After two years and many stars, Sam Sifton is no longer the restaurant critic at the Times. Which brings us back to the oft-asked question: Why is the Times critic so powerful? How is it that, in an age of Yelp and the Googagat Survey, when everyone and their grandmother seems to put their feelings about their meals onto the Facebook, people still are so caught up in the opinions of one man or woman working from a desk across the street from the Port Authority? There are lots of reasons, but a post on Zagat Buzz today that talks about Sifton from the perspective of a restaurateur under review dances around a major part of it. The Times critic still matters because people and restaurateurs seem to want it to (even if they don't like the results). So the question then becomes: What is the Times doing about its power?

There are lots of professional food critics out there—most major publications have one—and yet none of them seems to be able to get the critical mass of attention the Times writer gets. Which is why one can argue, without much difficulty, that fine dining is one of the areas where the Times still actually wields real power. A good review can save a restaurant, no question. Which is why whoever the Grey Lady picks to replace Sifton is going to be scrutinized within an inch of his or her life (just as Sifton was when he replaced Frank Bruni). It is, after all, a hard job that somebody has to do.

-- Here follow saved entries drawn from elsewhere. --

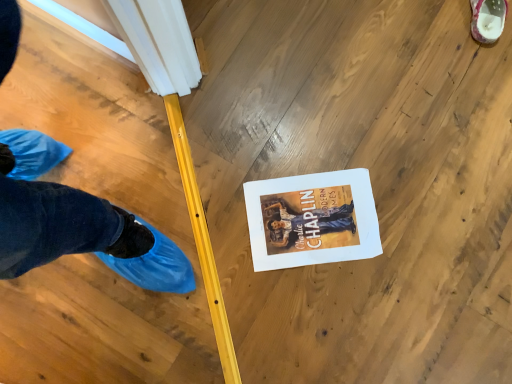 Where is `vacant area that is in front of white paper at center`? This screenshot has height=384, width=512. vacant area that is in front of white paper at center is located at coordinates (316, 318). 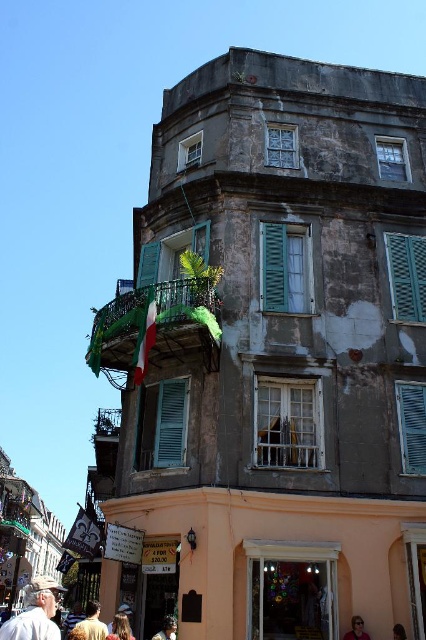 Question: Does green matte shutters at center appear on the left side of brown hair at lower right?

Choices:
 (A) yes
 (B) no

Answer: (A)

Question: Which point is farther from the camera taking this photo?

Choices:
 (A) click(91, 630)
 (B) click(20, 630)
 (C) click(396, 634)

Answer: (C)

Question: In this image, where is brown leather jacket at lower left located relative to blonde hair at lower center?

Choices:
 (A) below
 (B) above

Answer: (A)

Question: Considering the real-world distances, which object is farthest from the green painted wood at center?

Choices:
 (A) green matte shutters at center
 (B) green wrought iron balcony at upper center
 (C) white cotton shirt at lower left
 (D) blonde hair at lower center

Answer: (C)

Question: Which point is farther from the camera taking this photo?

Choices:
 (A) (423, 445)
 (B) (422, 300)
 (C) (299, 301)
 (D) (31, 589)

Answer: (B)

Question: Can you confirm if blonde hair at lower center is bigger than brown hair at lower right?

Choices:
 (A) yes
 (B) no

Answer: (A) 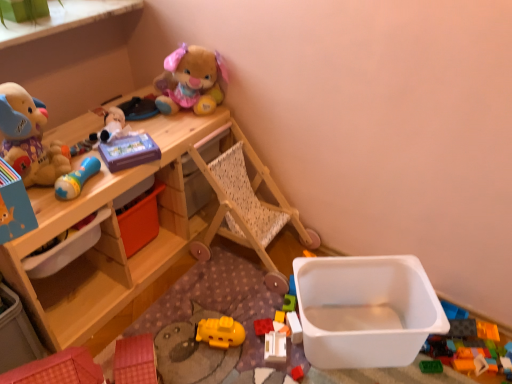 Image resolution: width=512 pixels, height=384 pixels. What are the coordinates of `unoccupied space behind purple matte tissue box at upper center, marked as the seventh toy in a bottom-to-top arrangement` in the screenshot? It's located at (166, 127). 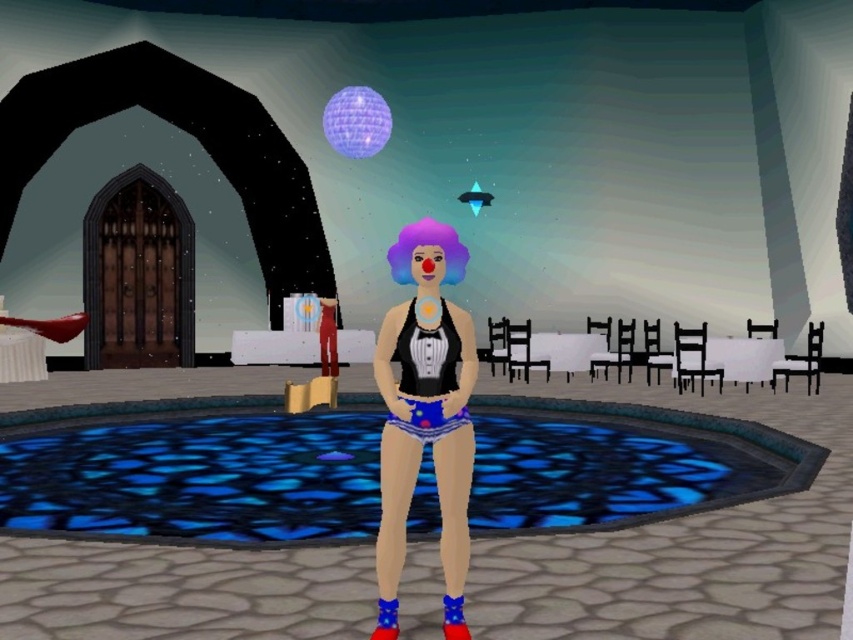 Who is more forward, [231,132] or [410,244]?

Point [410,244] is more forward.

Does point (292, 259) come behind point (461, 269)?

Yes.

The width and height of the screenshot is (853, 640). I want to click on wooden door at left, so click(x=187, y=131).

Is point (460, 477) positioned before point (396, 266)?

Yes, point (460, 477) is closer to viewer.

Does matte black bikini top at center have a lesser width compared to purple synthetic wig at center?

No, matte black bikini top at center is not thinner than purple synthetic wig at center.

Identify the location of matte black bikini top at center. (425, 413).

Is stained glass pool at center smaller than lavender glossy disco ball at upper center?

Yes.

Does stained glass pool at center have a greater height compared to lavender glossy disco ball at upper center?

No, stained glass pool at center is not taller than lavender glossy disco ball at upper center.

At what (x,y) coordinates should I click in order to perform the action: click on stained glass pool at center. Please return your answer as a coordinate pair (x, y). Looking at the image, I should click on (193, 472). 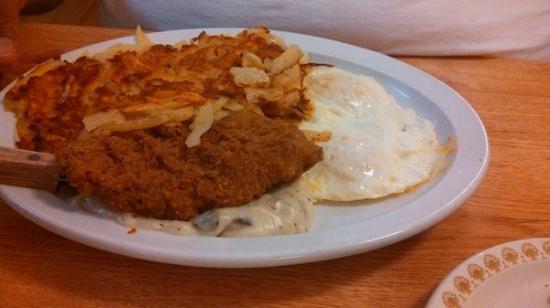 Identify the location of wood table. (513, 130). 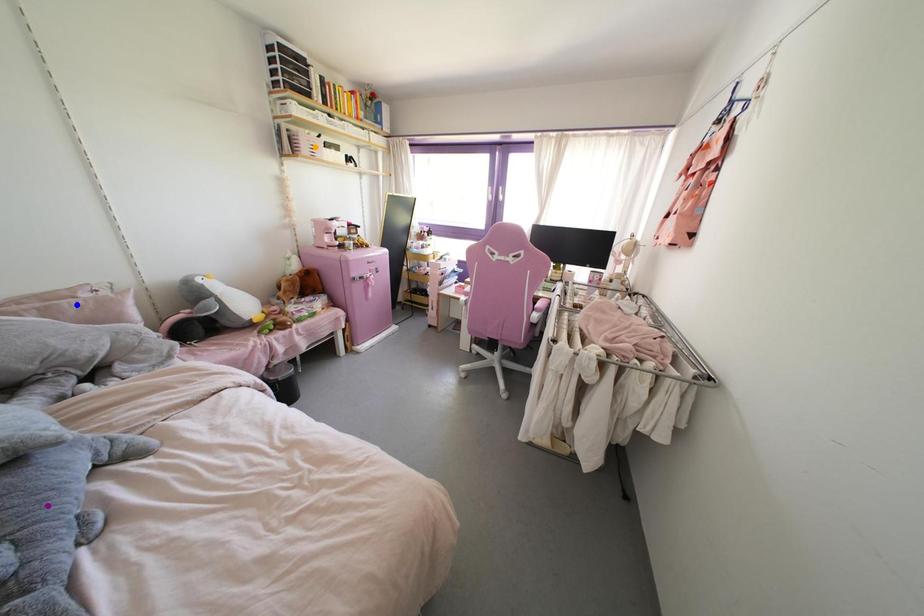 Order these from farthest to nearest:
purple point, orange point, blue point

orange point, blue point, purple point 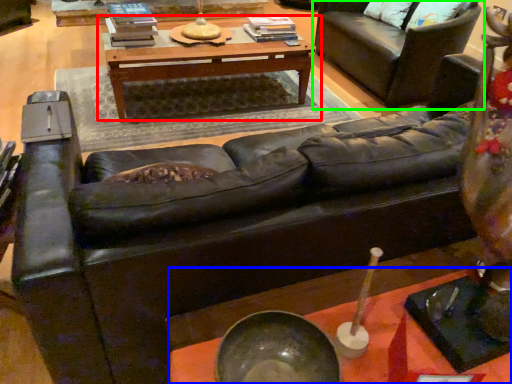 Question: Considering the real-world distances, which object is farthest from table (highlighted by a red box)? table (highlighted by a blue box) or studio couch (highlighted by a green box)?

Choices:
 (A) table
 (B) studio couch

Answer: (A) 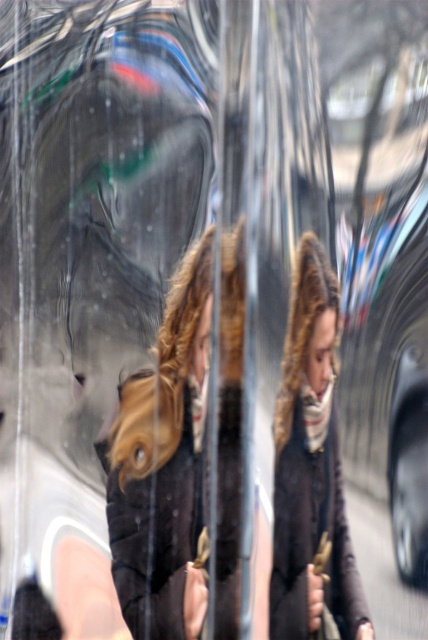 Question: Is dark brown leather jacket at center to the right of dark brown wool coat at center from the viewer's perspective?

Choices:
 (A) no
 (B) yes

Answer: (A)

Question: Which point is closer to the camera?

Choices:
 (A) (327, 364)
 (B) (181, 509)

Answer: (A)

Question: Does dark brown leather jacket at center have a lesser width compared to dark brown wool coat at center?

Choices:
 (A) yes
 (B) no

Answer: (B)

Question: Observing the image, what is the correct spatial positioning of dark brown leather jacket at center in reference to dark brown wool coat at center?

Choices:
 (A) below
 (B) above

Answer: (A) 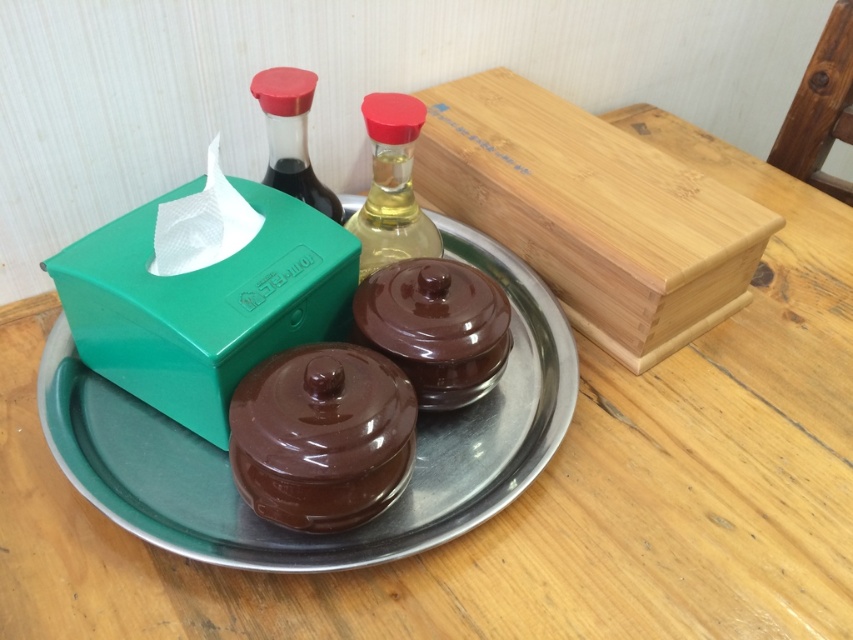 You are setting up a dinner table and need to place a 12 cm diameter dessert plate. You have the metallic silver plate at center and the translucent glass bottle at center on the table. Which item can accommodate the dessert plate underneath it without the plate falling off?

The metallic silver plate at center has a larger size compared to the translucent glass bottle at center, so the dessert plate can be placed underneath the metallic silver plate at center as it provides a stable and larger surface area.

You are a guest at a dinner party and want to reach the wooden box at upper right to take a tissue. However, there is a glossy brown chocolate cake at center in the way. Can you move around the cake to access the box?

The wooden box at upper right is located above the glossy brown chocolate cake at center, so you can easily move around the cake to access the box since it is positioned higher and not blocking the path directly below.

Still, to remain relevant in this age of occupations, things very well may need to change even more than they already have. In his short tenure, Sifton helped refocus the paper of record's restaurant coverage beyond Manhattan and has even taken on a few of the cheaper restaurants normally relegated to the paper's $25 and Under section, while still leaving room to re-review some of the most expensive places on the planet. Now we just need more of that.

If Sifton's successor wants to keep the post as relevant as it is, they should take Sifton's lead and run with it. And if they want our advice (which, obviously they do, right?) the new critic will be more like Bloomberg's Ryan Sutton (whose tumblr's The Bad Deal and The Price Hike are excellent resources in the current economy) and the Voice's Rob Sietsema (who only seems happy reviewing obscure places in Queens) and really shake up the criticism at Times.